Part 3: The Naive Assumption — Why “Naive”?

3.1 Conditional Independence: The Bold Simplification

The full Bayes formula requires computing \(P(X \mid C)\) — the probability of seeing all features together, given a class. For \(n\) features, this joint probability has an astronomical number of combinations to estimate.

The naive assumption says: given the class, every feature is independent of every other feature. Mathematically:

\[P(x_1, x_2, \ldots, x_n \mid C) = \prod_{i=1}^{n} P(x_i \mid C)\]

This turns one impossibly complex probability into a simple product of \(n\) easy-to-estimate probabilities.

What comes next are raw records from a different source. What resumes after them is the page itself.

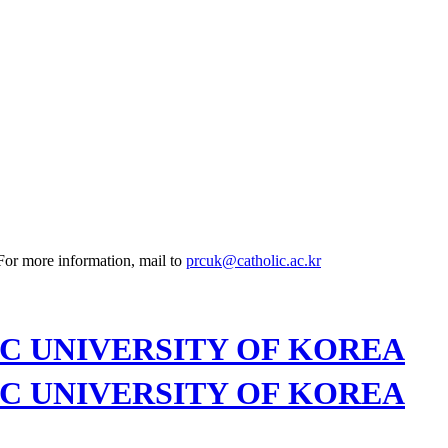
 For more information, mail to
prcuk@catholic.ac.kr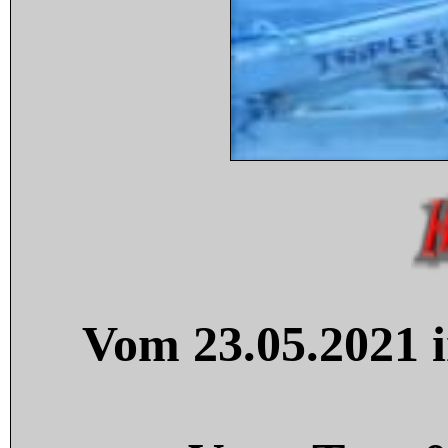
Vom 23.05.2021 i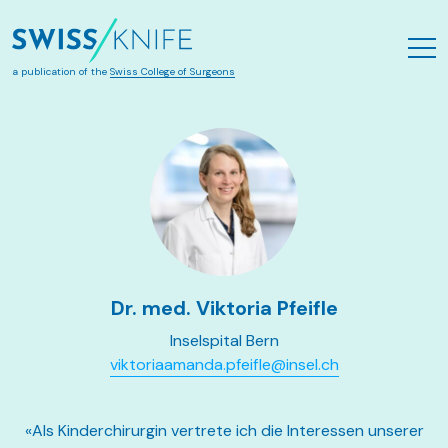
Aller au contenu principal
a publication of the
Swiss College of Surgeons
Dr. med. Viktoria Pfeifle
Inselspital Bern
viktoriaamanda.pfeifle@insel.ch
«Als Kinderchirurgin vertrete ich die Interessen unserer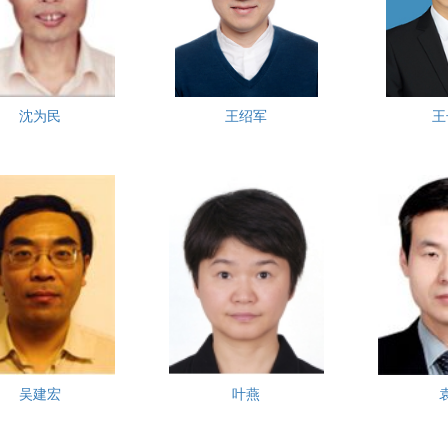
沈为民
王绍军
王
吴建宏
叶燕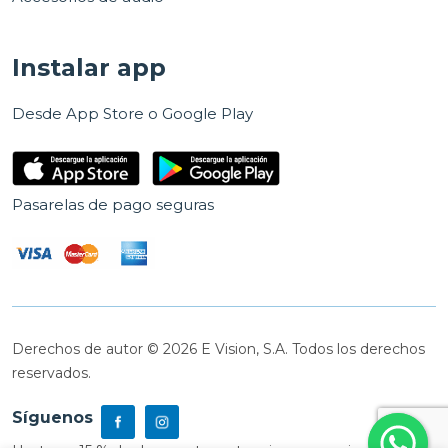
Instalar app
Desde App Store o Google Play
Pasarelas de pago seguras
Derechos de autor © 2026 E Vision, S.A. Todos los derechos
reservados.
Síguenos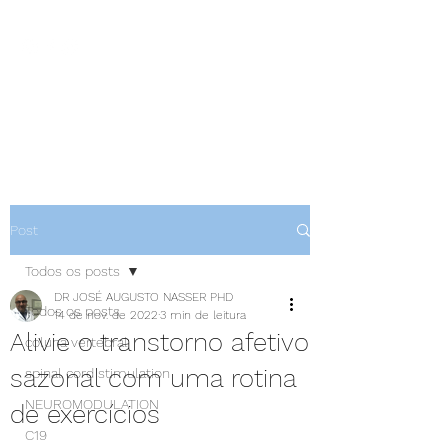
NEUROCIÊNCIAS COM DR
NASSER
Post
Todos os posts
DR JOSÉ AUGUSTO NASSER PHD
Todos os posts
14 de nov. de 2022
3 min de leitura
Alivie o transtorno afetivo
coluna vertebral
sazonal com uma rotina
spinal cord stimulation
NEUROMODULATION
de exercícios
C19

Analogy: Imagine predicting whether a student will pass an exam. Features include hours studied, hours slept, and cups of coffee. In reality, someone who studied many hours probably slept fewer hours and drank more coffee — the features are correlated. The naive assumption pretends these are unrelated, treating each one separately. It sounds absurd, but it works surprisingly well because:

  1. Even if individual probabilities are slightly off, the ranking of classes often stays correct.
  2. Errors in one feature’s estimate tend to be offset by errors in another.
  3. The classifier only needs to get the most probable class right, not the exact probability value.

3.2 Are Features Really Independent? (Spoiler: No)

Let’s check with the Iris dataset — the same one we’ve used in previous weeks.

data(iris)

cor_mat <- cor(iris[, 1:4])

cor_df <- as.data.frame(as.table(cor_mat))
names(cor_df) <- c("Feature1", "Feature2", "Correlation")

ggplot(cor_df, aes(x = Feature1, y = Feature2, fill = Correlation)) +
  geom_tile(color = "white", linewidth = 1) +
  geom_text(aes(label = sprintf("%.2f", Correlation)),
            color = "black", size = 4, fontface = "bold") +
  scale_fill_gradient2(low = "#E53935", mid = "white", high = "#1976D2",
                       midpoint = 0, limits = c(-1, 1)) +
  labs(
    title = "Feature Correlation Matrix — Iris Dataset",
    subtitle = "Petal.Length and Petal.Width are highly correlated (0.96) — clearly NOT independent!",
    x = NULL, y = NULL
  ) +
  theme_minimal(base_size = 12) +
  theme(axis.text.x = element_text(angle = 30, hjust = 1))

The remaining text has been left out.